The real problem isn't so much in Twitter agreeing to abide by host nations' laws. The real problem is that many governments will be able to use their own technology and bad policy apparatus to stifle free speech with or without the cooperation of social media companies.

For tech enthusiasts and futurists the promise of Twitter, mobile phones, and the internet is all part of a grand new stage of human evolution; humanity unbinding itself from authoritarianism, casting off the chains of oppression and pushing one step closer toward freedom. Not everyone sees it this way.

“For the first time ever, it will become technologically and financially feasible for authoritarian governments to record nearly everything that is said or done within their borders--every phone conversation, electronic message, social media interaction, the movements of nearly every person and vehicle, and video from every street corner," writes John Villasenor of UCLA in a paper he conducted for the Brookings Institute.

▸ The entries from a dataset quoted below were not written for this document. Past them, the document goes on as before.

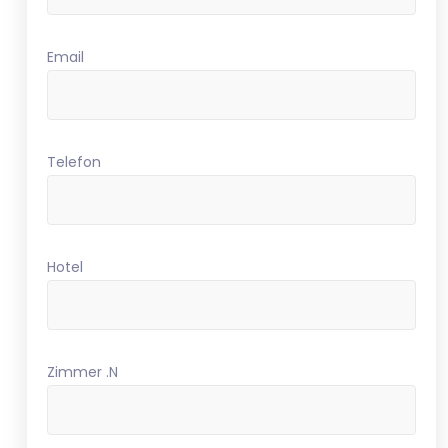
Email
Telefon
Hotel
Zimmer .N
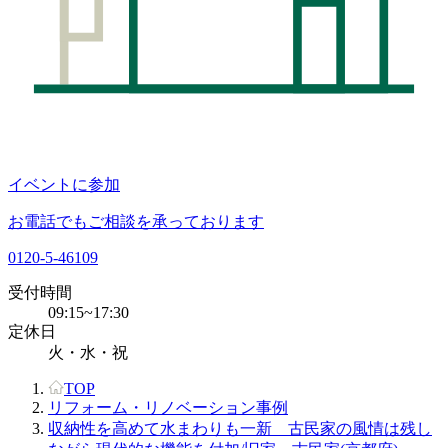
イベントに参加
お電話でもご相談を承っております
0120-5-46109
受付時間
09:15~17:30
定休日
火・水・祝
TOP
リフォーム・リノベーション事例
収納性を高めて水まわりも一新 古民家の風情は残し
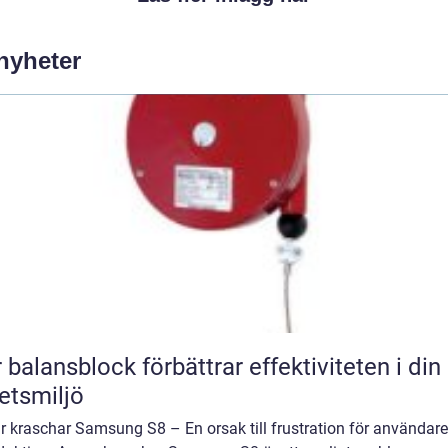
 nyheter
 balansblock förbättrar effektiviteten i din
etsmiljö
r kraschar Samsung S8 – En orsak till frustration för användare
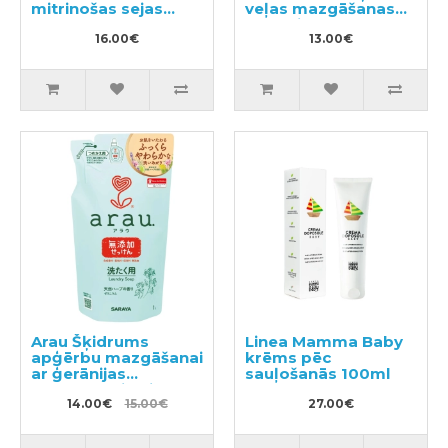
mitrinošas sejas
veļas mazgāšanas
putas 120g
līdzeklis 300ml
16.00€
13.00€
Arau Šķidrums
Linea Mamma Baby
apģērbu mazgāšanai
krēms pēc
ar ģerānijas
sauļošanās 100ml
aromātu, pildviela
1000ml
14.00€
15.00€
27.00€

That paper - Recording Everything: Digital Storage As An Enabler Of Authoritarian Governments - paints a less optimistic picture of the promise of a high-tech future.

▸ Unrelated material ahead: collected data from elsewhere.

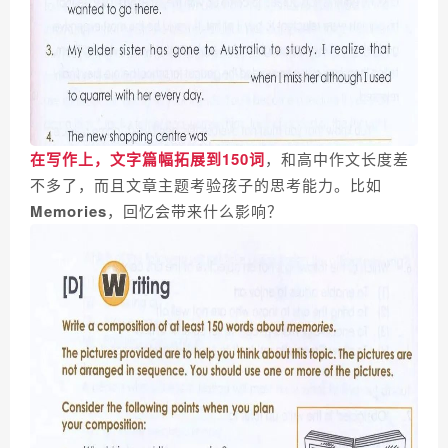
在写作上，文字篇幅拓展到150词
，和高中作文长度差
不多了，而且文章主题考验孩子的思考能力。比如
Memories
，回忆会带来什么影响？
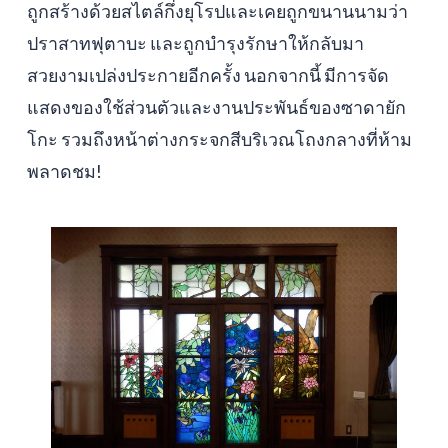
ถูกสร้างด้วยสไตล์กึ่งยุโรปและเคยถูกขนานนามว่า
ปราสาทฟุตาบะ และถูกบำรุงรักษาให้กลับมา
สวยงามเปล่งประกายอีกครั้ง นอกจากนี้ มีการจัด
แสดงของใช้ส่วนตัวและงานประพันธ์ของซาดายัก
โกะ รวมถึงหน้าต่างกระจกสีบริเวณโถงกลางที่ห้าม
พลาดชม!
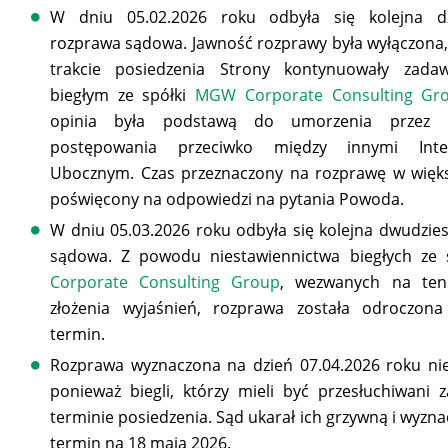
W dniu 05.02.2026 roku odbyła się kolejna dz
rozprawa sądowa. Jawność rozprawy była wyłączona
trakcie posiedzenia Strony kontynuowały zada
biegłym ze spółki
MGW Corporate Consulting Gr
opinia była podstawą do umorzenia przez p
postępowania przeciwko między innymi Inte
Ubocznym. Czas przeznaczony na rozprawę w więks
poświęcony na odpowiedzi na pytania Powoda.
W dniu 05.03.2026 roku odbyła się kolejna dwudzie
sądowa. Z powodu niestawiennictwa biegłych ze 
Corporate Consulting Group
, wezwanych na ten
złożenia wyjaśnień, rozprawa została odroczona
termin.
Rozprawa wyznaczona na dzień 07.04.2026 roku nie
ponieważ biegli, którzy mieli być przesłuchiwani 
terminie posiedzenia. Sąd ukarał ich grzywną i wyzna
termin na 18 maja 2026.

"Pervasive monitoring will provide what amounts to a time machine allowing authoritarian governments to perform retrospective surveillance," Villasenor writes. "For example, if an anti-regime demonstrator previously unknown to security services is arrested, it will be possible to go back in time to scrutinize the demonstrator’s phone conversations, automobile travels, and the people he or she met in the months and even years leading up to the arrest."

In other words, the same technology that makes it cheap and relatively easy for protesters to organize protests, video tape abuse, and communicate rapidly to the outside world also makes it cheaper and more easy for the state to crack down. Technology is a double-edged sword like any other powerful tool.

With companies such as Twitter effectively doing the heavy lifting on behalf of governments, and threats to freedom of speech worming their way into various free trade agreements, Villasenor's predictions may be closer to reality than many of us would like to believe.

“I think Twitter is telling us some unfortunate truths,” Cohn said. “Rather than shoot the messenger, we need to put focus on to make sure we have really robust anti-censorship technologies people can use.”

Meanwhile American and Canadian software security firms have helped equip some of the world's most dangerous regimes with internet filtering software, helping governments in Iran and elsewhere stymie free speech. Technology is a wonderful tool when in the proper hands, but it's just as dangerous as it is useful when in the hands of autocrats and thugs. This simply underscores the importance of preserving our own liberties and freedom of speech here at home.